The owner of a Victorian transport business has been fined $42,075 after underpaying a truck driver and then restructuring his business in an attempt to avoid back payment.
The owner of the Newstead-based freight transport business was fined by the Federal Circuit Court in Melbourne.
The truck driver was underpaid $41,303 between 2005 and 2010 through underpayment of the minimum cents-per-km rate, wages, annual leave entitlements, public holiday pay and wages in lieu of notice.
After the driver lodged a complaint, the Fair Work Ombudsman investigated and launched legal action in 2011 against both the owner and the business.
The business was subsequently placed into liquidation, preventing the FWO from seeking fines and back-payment orders against it.
In his judgment, Judge Grant Riethmuller found the transport business had continued to operate through a new entity, with the owner still as the controlling person.
“It appears that arrangements were put in place to ensure that any underpayments and penalties would not be able to be recovered,” he found.
Judge Riethmuller found the owner had “actively engaged in what is loosely described as asset stripping of the company in order to continue the business through a separate entity”.
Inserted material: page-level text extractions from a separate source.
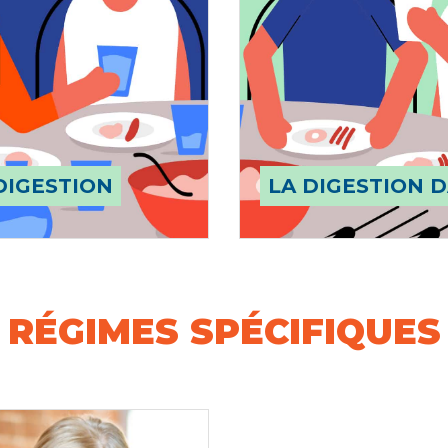
DIGESTION
LA DIGESTION D
RÉGIMES SPÉCIFIQUES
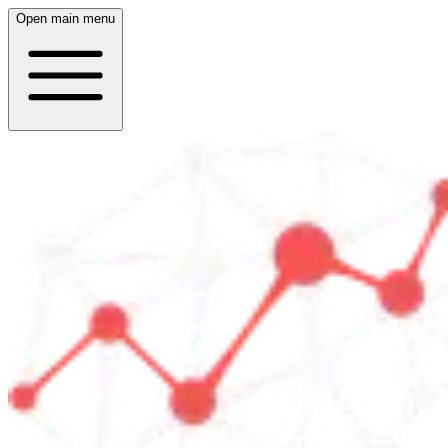
Open main menu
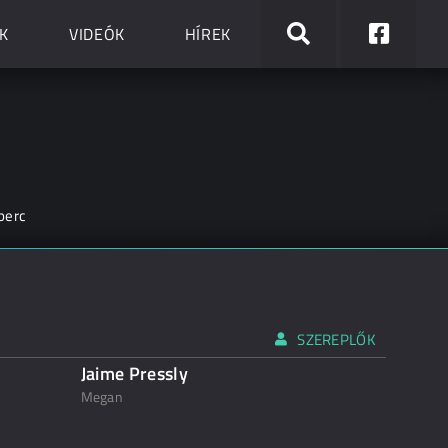
K
VIDEÓK
HÍREK
perc
SZEREPLŐK
Jaime Pressly
Megan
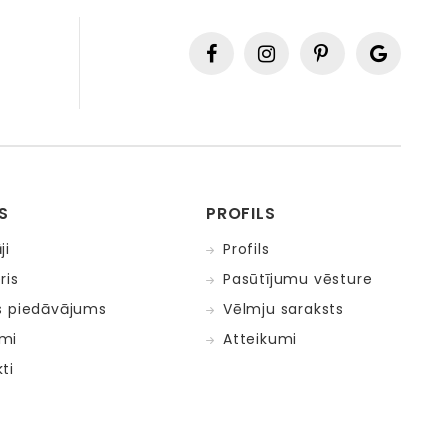
S
PROFILS
ji
Profils
ris
Pasūtījumu vēsture
s piedāvājums
Vēlmju saraksts
mi
Atteikumi
ti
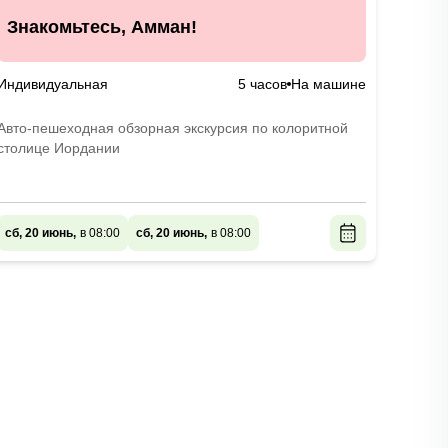
Знакомьтесь, Амман!
Индивидуальная
5 часов
На машине
Авто-пешеходная обзорная экскурсия по колоритной
столице Иордании
сб, 20 июнь,
в 08:00
сб, 20 июнь,
в 08:00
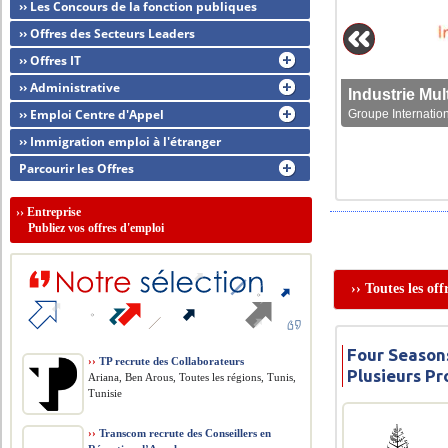
›› Les Concours de la fonction publiques
›› Offres des Secteurs Leaders
›› Offres IT
›› Administrative
›› Emploi Centre d'Appel
Groupe Internation
›› Immigration emploi à l'étranger
Parcourir les Offres
››
Entreprise
Publiez vos offres d'emploi
›› Toutes les of
Four Seasons
››
TP recrute des Collaborateurs
Plusieurs Pr
Ariana, Ben Arous, Toutes les régions, Tunis,
Tunisie
››
Transcom recrute des Conseillers en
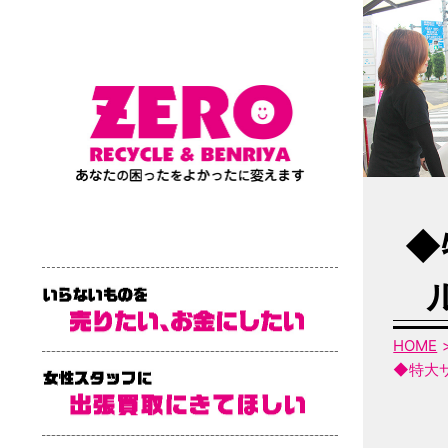
◆
HOME
◆特大サ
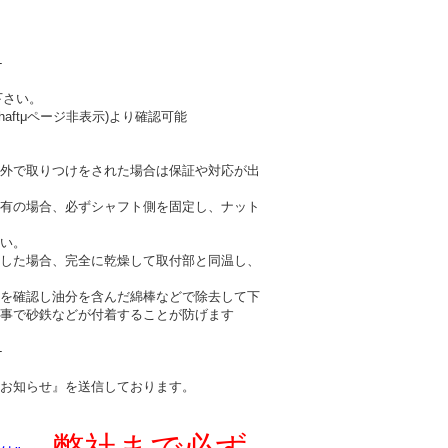
-
下さい。
haftμページ非表示)より確認可能
外で取りつけをされた場合は保証や対応が出
有の場合、必ずシャフト側を固定し、ナット
い。
した場合、完全に乾燥して取付部と同温し、
を確認し油分を含んだ綿棒などで除去して下
事で砂鉄などが付着することが防げます
-
お知らせ』を送信しております。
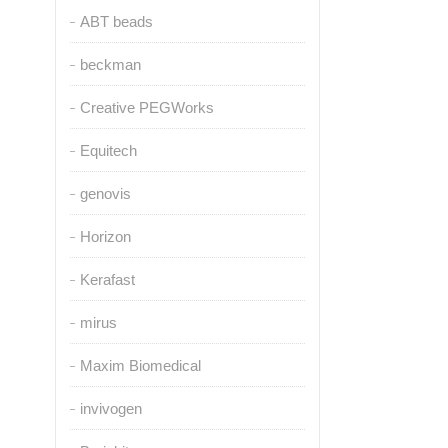
ABT beads
beckman
Creative PEGWorks
Equitech
genovis
Horizon
Kerafast
mirus
Maxim Biomedical
invivogen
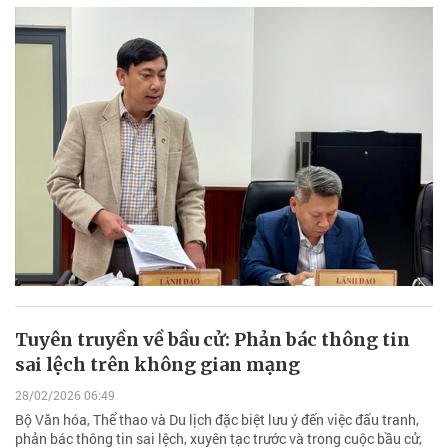
Tuyên truyền về bầu cử: Phản bác thông tin
sai lệch trên không gian mạng
28/02/2026 06:49
Bộ Văn hóa, Thể thao và Du lịch đặc biệt lưu ý đến việc đấu tranh,
phản bác thông tin sai lệch, xuyên tạc trước và trong cuộc bầu cử,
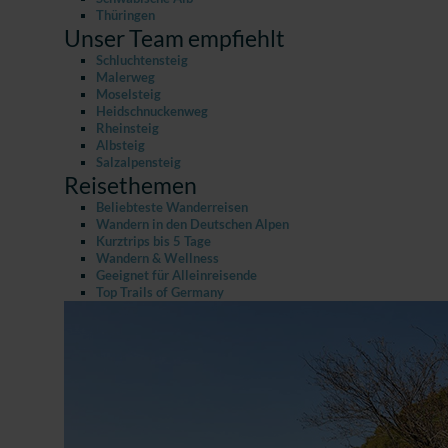
Thüringen
Unser Team empfiehlt
Schluchtensteig
Malerweg
Moselsteig
Heidschnuckenweg
Rheinsteig
Albsteig
Salzalpensteig
Reisethemen
Beliebteste Wanderreisen
Wandern in den Deutschen Alpen
Kurztrips bis 5 Tage
Wandern & Wellness
Geeignet für Alleinreisende
Top Trails of Germany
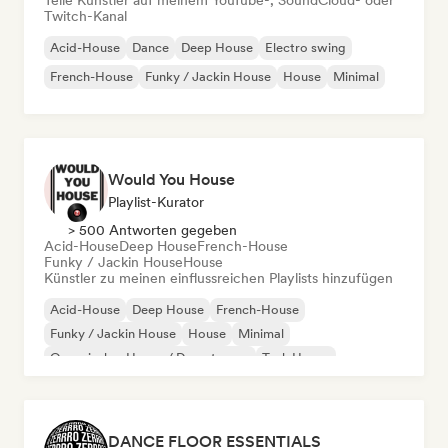
Teile Künstler auf meinem YouTube-, SoundCloud- oder
Twitch-Kanal
Acid-House
Dance
Deep House
Electro swing
French-House
Funky / Jackin House
House
Minimal
Would You House
Playlist-Kurator
> 500 Antworten gegeben
Acid-House
Deep House
French-House
Funky / Jackin House
House
Künstler zu meinen einflussreichen Playlists hinzufügen
Acid-House
Deep House
French-House
Funky / Jackin House
House
Minimal
Organischer House / Downtempo
Tech House
DANCE FLOOR ESSENTIALS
In imposing a penalty that was 85% of the maximum available, he said: “there is clearly a need for deterrence”.
He ordered most of the owner’s fine go towards rectifying the underpayment of the truck driver.
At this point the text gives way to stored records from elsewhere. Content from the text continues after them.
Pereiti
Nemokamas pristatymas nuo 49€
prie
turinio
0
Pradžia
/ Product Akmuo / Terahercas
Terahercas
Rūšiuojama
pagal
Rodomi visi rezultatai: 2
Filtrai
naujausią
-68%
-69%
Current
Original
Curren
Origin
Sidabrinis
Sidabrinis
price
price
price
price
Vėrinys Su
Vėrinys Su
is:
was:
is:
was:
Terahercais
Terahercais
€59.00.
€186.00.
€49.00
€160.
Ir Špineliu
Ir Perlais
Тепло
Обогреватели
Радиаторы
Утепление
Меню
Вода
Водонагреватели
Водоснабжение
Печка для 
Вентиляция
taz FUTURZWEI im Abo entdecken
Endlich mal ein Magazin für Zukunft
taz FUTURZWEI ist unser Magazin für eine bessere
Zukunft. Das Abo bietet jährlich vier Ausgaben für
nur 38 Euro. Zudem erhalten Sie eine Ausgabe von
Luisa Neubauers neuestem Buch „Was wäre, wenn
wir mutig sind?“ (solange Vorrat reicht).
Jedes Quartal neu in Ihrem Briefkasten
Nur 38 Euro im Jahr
Acting Fair Work ombudsman Michael Campbell said the court’s decision sends a strong and important message that attempting to avoid paying an employee’s minimum entitlements is a serious matter and will not be tolerated.
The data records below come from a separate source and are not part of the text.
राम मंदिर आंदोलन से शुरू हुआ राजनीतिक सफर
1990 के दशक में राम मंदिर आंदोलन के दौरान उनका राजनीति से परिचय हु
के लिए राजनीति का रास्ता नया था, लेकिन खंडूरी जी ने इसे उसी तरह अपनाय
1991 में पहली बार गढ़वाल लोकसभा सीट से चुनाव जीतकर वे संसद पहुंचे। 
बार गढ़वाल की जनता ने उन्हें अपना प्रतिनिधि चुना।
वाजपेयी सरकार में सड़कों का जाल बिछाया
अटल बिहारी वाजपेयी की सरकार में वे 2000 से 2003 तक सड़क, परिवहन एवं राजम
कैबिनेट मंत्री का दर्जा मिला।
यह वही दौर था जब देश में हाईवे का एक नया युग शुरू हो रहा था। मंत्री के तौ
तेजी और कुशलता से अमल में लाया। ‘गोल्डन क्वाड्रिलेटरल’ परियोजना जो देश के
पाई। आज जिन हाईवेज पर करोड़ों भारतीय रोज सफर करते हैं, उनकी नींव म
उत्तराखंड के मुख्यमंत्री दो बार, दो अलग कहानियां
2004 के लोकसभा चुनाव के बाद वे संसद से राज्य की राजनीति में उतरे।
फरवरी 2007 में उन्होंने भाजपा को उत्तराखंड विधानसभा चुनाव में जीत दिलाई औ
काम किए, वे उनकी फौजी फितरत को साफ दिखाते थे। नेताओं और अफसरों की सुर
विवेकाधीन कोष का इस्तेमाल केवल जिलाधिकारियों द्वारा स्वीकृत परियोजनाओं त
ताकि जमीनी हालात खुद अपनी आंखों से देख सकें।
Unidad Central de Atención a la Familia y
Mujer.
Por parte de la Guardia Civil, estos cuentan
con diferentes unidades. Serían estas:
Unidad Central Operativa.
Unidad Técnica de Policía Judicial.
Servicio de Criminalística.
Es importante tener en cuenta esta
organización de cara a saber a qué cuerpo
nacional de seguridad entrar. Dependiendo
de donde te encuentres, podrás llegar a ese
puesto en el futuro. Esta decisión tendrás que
“Successful legal actions such as this also benefit employers who are complying with workplace laws because it helps them to compete on a level playing field,” Campbell said in a statement.
Rachel Drew, partner at law firm TressCox Lawyers, told SmartCompany the FWO is entitled to pursue the director of a business in their personal capacity, so in many cases the concept of stripping a company, or ‘phoenixing’ it, is going to be ineffective.
“That type of activity and attempt to avoid a liability for unpaid wages would probably affect the amount of penalty that would be awarded against the employer and the court will be more likely to impose a higher penalty,” she says.